When aligning criteria with the reward system, the board selects criteria used to evaluate CEO performance. This is only part of the alignment process. The board must also review the various reward systems that are available to determine which criteria will be linked to which reward system. For example, a competitive level of base pay may be provided in exchange for executing day-to-day results and demonstrating the desired behavioral competencies.

If additional compensation is provided in the form of an incentive or bonus, it may be tied to the achievement of key strategic goals (or special objectives). Without this type of clarity, the CEO may be confused about what results are linked to each reward system. Also, the board then runs the risk of “double dipping” by providing additional compensation for the same results.

There are three steps in the CEO review process—the performance review, salary review and incentive or bonus award review. The board should determine which individuals will provide input for the CEO’s review. A 360-degree evaluation provides a broad view of the CEO’s performance when input is gathered from all board members and direct reports of the CEO. Some organizations gather feedback from the CEO’s indirect reports as well.

Use a form reflecting the CEO’s performance criteria to collect feedback. This should be a reflection of the performance criteria selected. Technology provides access to web-based instruments that can be customized to incorporate selected criteria. Board members can rate the CEO according to the desired criteria but should also provide supporting comments for their ratings.

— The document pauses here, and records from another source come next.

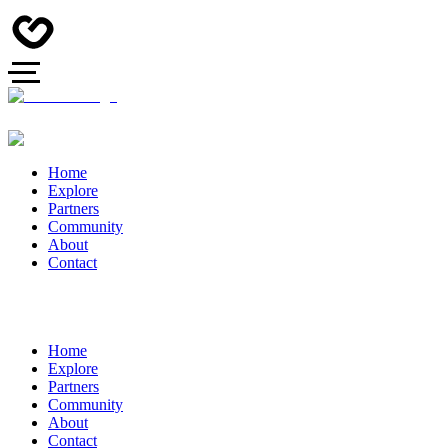
Home
Explore
Partners
Community
About
Contact
Home
Explore
Partners
Community
About
Contact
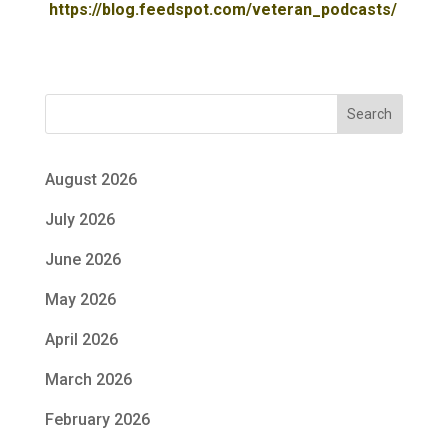
https://blog.feedspot.com/veteran_podcasts/
Search
August 2026
July 2026
June 2026
May 2026
April 2026
March 2026
February 2026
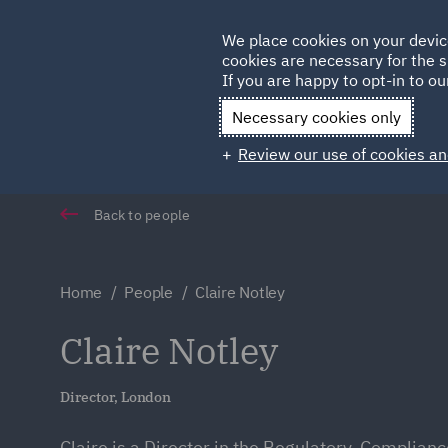
Germany
We place cookies on your devic
cookies are necessary for the s
Qatar
If you are happy to opt-in to our
Necessary cookies only
Review our use of cookies an
Back to people
Home
People
Claire Notley
Claire Notley
Director, London
Claire is a Director in the Regulatory, Complian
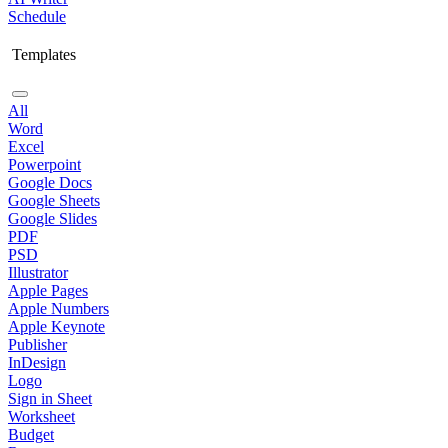
Schedule
Templates
All
Word
Excel
Powerpoint
Google Docs
Google Sheets
Google Slides
PDF
PSD
Illustrator
Apple Pages
Apple Numbers
Apple Keynote
Publisher
InDesign
Logo
Sign in Sheet
Worksheet
Budget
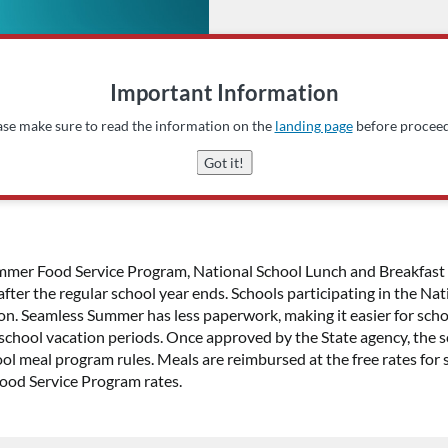
Important Information
ase make sure to read the information on the
landing page
before proceed
Got it!
 Summer Food Service Program, National School Lunch and Breakf
, after the regular school year ends. Schools participating in the 
on. Seamless Summer has less paperwork, making it easier for scho
school vacation periods. Once approved by the State agency, the sc
ol meal program rules. Meals are reimbursed at the free rates for 
Food Service Program rates.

The board determines who will be responsible for compiling and analyzing the evaluation results. Many organizations use a consultant so that individual confidentiality is maintained and only aggregate results are reported.

Determining a competitive level of compensation is an important part of the salary review process whether or not the results of the CEO’s performance review impacts a salary increase decision. A market study of comparable organizations should be conducted at least bi-annually to assure the CEO’s total cash compensation level remains competitive. The definition of “comparable organizations” will vary depending upon the board’s definition of the competitive market. Salary surveys can be purchased or an outside consultant can be retained to conduct the data research and analysis.

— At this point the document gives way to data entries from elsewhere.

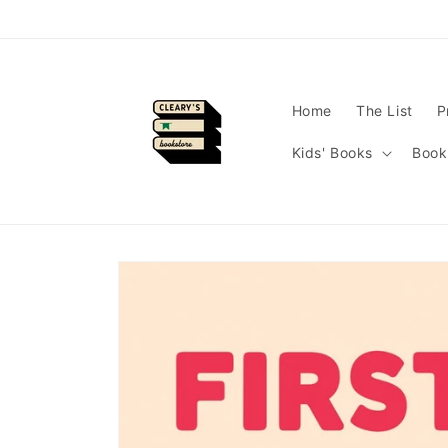
Skip to
content
Home
The List
P
Kids' Books
Book
Skip to
product
information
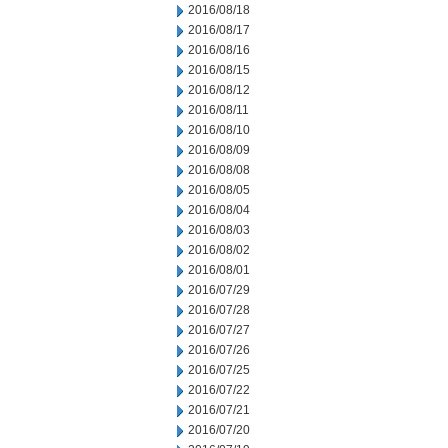
2016/08/18
2016/08/17
2016/08/16
2016/08/15
2016/08/12
2016/08/11
2016/08/10
2016/08/09
2016/08/08
2016/08/05
2016/08/04
2016/08/03
2016/08/02
2016/08/01
2016/07/29
2016/07/28
2016/07/27
2016/07/26
2016/07/25
2016/07/22
2016/07/21
2016/07/20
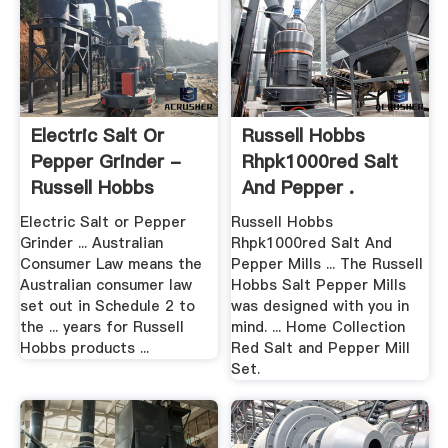
Electric Salt Or
Russell Hobbs
Pepper Grinder -
Rhpk1000red Salt
Russell Hobbs
And Pepper .
Electric Salt or Pepper
Russell Hobbs
Grinder ... Australian
Rhpk1000red Salt And
Consumer Law means the
Pepper Mills ... The Russell
Australian consumer law
Hobbs Salt Pepper Mills
set out in Schedule 2 to
was designed with you in
the ... years for Russell
mind. ... Home Collection
Hobbs products ...
Red Salt and Pepper Mill
Set.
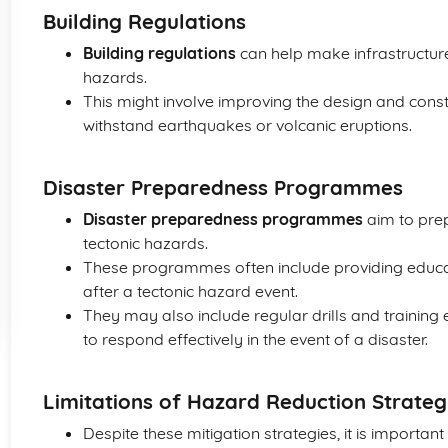
Building Regulations
Building regulations
can help make infrastructure
hazards.
This might involve improving the design and const
withstand earthquakes or volcanic eruptions.
Disaster Preparedness Programmes
Disaster preparedness programmes
aim to prep
tectonic hazards.
These programmes often include providing educat
after a tectonic hazard event.
They may also include regular drills and trainin
to respond effectively in the event of a disaster.
Limitations of Hazard Reduction Strateg
Despite these mitigation strategies, it is importan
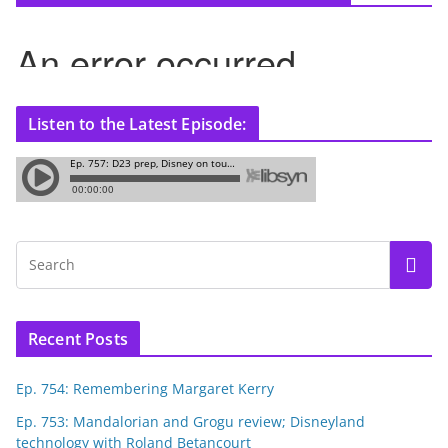
Listen to the Latest Episode:
Recent Posts
Ep. 754: Remembering Margaret Kerry
Ep. 753: Mandalorian and Grogu review; Disneyland
technology with Roland Betancourt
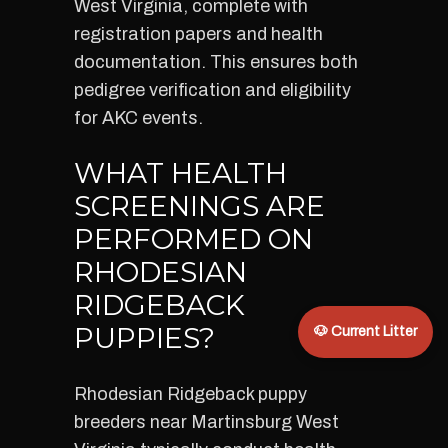
West Virginia, complete with
registration papers and health
documentation. This ensures both
pedigree verification and eligibility
for AKC events.
WHAT HEALTH
SCREENINGS ARE
PERFORMED ON
RHODESIAN
RIDGEBACK
PUPPIES?
🐶 Current Litter
Rhodesian Ridgeback puppy
breeders near Martinsburg West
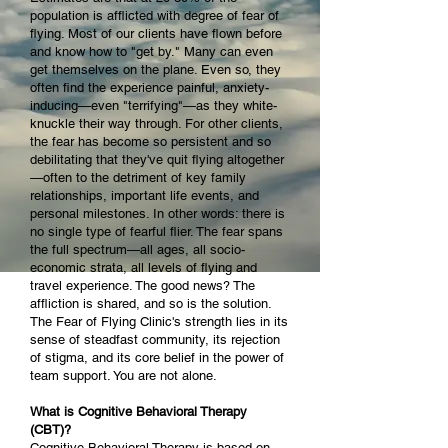
population is afflicted with degree of fear of
flying. Most of our clients have flown before
and know how to "get by." Many can even
get themselves on the plane. Even so, they
often find the experience painful, anxiety-
inducing—even "terrifying"—as they white-
knuckle their way through. For other clients,
the fear has become so persistent and so
debilitating that they've quit flying altogether
—often to the detriment of key family
relationships, important life events, and
personal milestones. In other words: there is
no single type of fearful flier. The fear spans
the full spectrum—all ages, all socio-
economic strata, all levels of flying and
travel experience. The good news? The
affliction is shared, and so is the solution.
The Fear of Flying Clinic's strength lies in its
sense of steadfast community, its rejection
of stigma, and its core belief in the power of
team support. You are not alone.
What is Cognitive Behavioral Therapy
(CBT)?
Cognitive Behavioral Therapy is based on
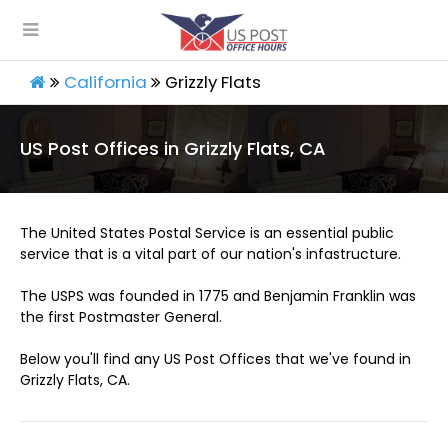
California
Grizzly Flats
US Post Offices in Grizzly Flats, CA
The United States Postal Service is an essential public
service that is a vital part of our nation's infastructure.
The USPS was founded in 1775 and Benjamin Franklin was
the first Postmaster General.
Below you'll find any US Post Offices that we've found in
Grizzly Flats, CA.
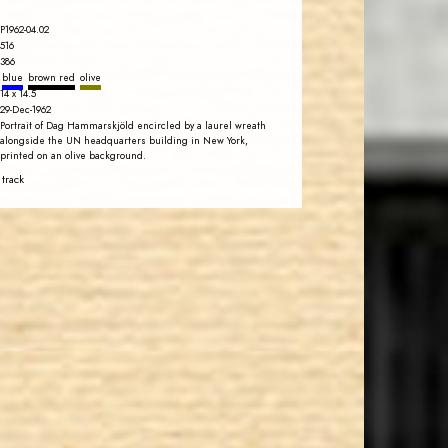
P1962-04.02
516
386
blue
brown red
olive
14 x 14.5
29-Dec-1962
Portrait of Dag Hammarskjöld encircled by a laurel wreath
alongside the UN headquarters building in New York,
printed on an olive background.
 track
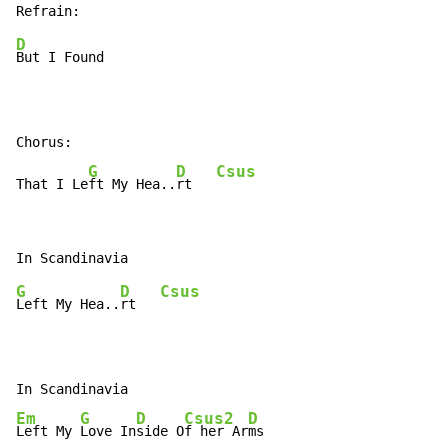
D
But I Found

Chorus:

G
D
Csus
That I Le
ft My Hea..
rt   
G
D
Csus
Left My Hea..
rt   
Em
G
D
Csus2
D
Left My 
Love In
side O
f her Ar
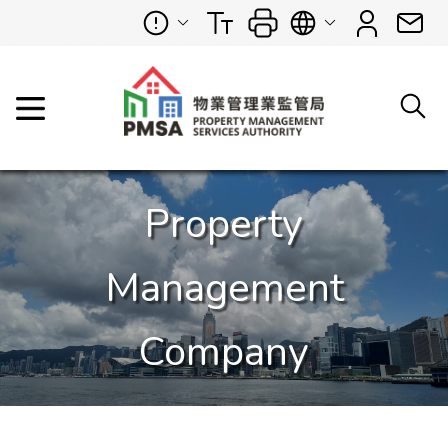
Property
Management
Company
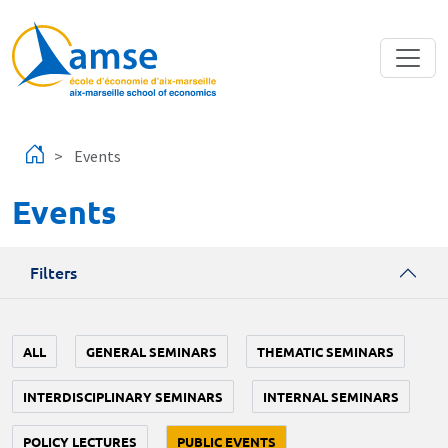
Skip to main content
Events
Events
Filters
ALL
GENERAL SEMINARS
THEMATIC SEMINARS
INTERDISCIPLINARY SEMINARS
INTERNAL SEMINARS
POLICY LECTURES
PUBLIC EVENTS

Determining the appropriate bonus or incentive award becomes an efficient process if all parties involved understand the expectations associated with base pay and “extra pay.” If the incentive or bonus is intended to reward the CEO for organizational success, it’s imperative that the board establish and clearly communicate the results that must be achieved in order to earn the additional compensation. The board needs to stress that these results are distinct from or over and above base pay expectations.

There should be a written document that outlines the provisions of the bonus or incentive plan. In addition to defining the performance criteria on which the award will be based, the document should address key issues such as termination and/or retirement and give examples of payout with language specifying that the bonus or incentive plan is not a contract of employment.

An established timeline that can be followed each year will outline each step in the process. It will include target dates for completion of the evaluation and responsibility assignments. This provides a common framework for board members as well as the CEO. The timeline can reduce the anxiety that board members and CEOs often experience around the performance and salary review process.

By creating a written results-oriented job description and adhering to a structured review process, the board will be on the road to making the CEO review process much smoother. iBi

Maureen Driscoll is the managing director of the Human Capital Consulting practice. She specializes in the design and implementation of a broad range of compensation and human capital management programs.